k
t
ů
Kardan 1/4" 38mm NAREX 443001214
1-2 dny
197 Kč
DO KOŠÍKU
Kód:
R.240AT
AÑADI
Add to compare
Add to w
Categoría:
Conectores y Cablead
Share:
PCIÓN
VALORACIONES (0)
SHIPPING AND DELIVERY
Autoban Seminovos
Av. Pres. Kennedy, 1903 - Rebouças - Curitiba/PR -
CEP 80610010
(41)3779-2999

---

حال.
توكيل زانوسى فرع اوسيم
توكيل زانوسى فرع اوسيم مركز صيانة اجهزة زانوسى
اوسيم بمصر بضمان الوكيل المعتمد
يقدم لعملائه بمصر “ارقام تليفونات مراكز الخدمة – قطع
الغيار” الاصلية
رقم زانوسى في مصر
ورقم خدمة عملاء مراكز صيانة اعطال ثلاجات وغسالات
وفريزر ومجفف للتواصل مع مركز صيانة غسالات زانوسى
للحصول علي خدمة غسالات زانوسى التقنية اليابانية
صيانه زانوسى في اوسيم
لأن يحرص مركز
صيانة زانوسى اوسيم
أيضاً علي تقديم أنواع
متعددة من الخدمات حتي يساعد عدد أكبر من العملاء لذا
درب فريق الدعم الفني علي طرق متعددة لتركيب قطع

→ Instructions to follow:
From the records above, extract exactly and only the lines that begin at the line with "Conectores y Cablead" and stop after the line with "(41)3779-2999".

→ Response below:
Conectores y Cablead
Share:
PCIÓN
VALORACIONES (0)
SHIPPING AND DELIVERY
Autoban Seminovos
Av. Pres. Kennedy, 1903 - Rebouças - Curitiba/PR -
CEP 80610010
(41)3779-2999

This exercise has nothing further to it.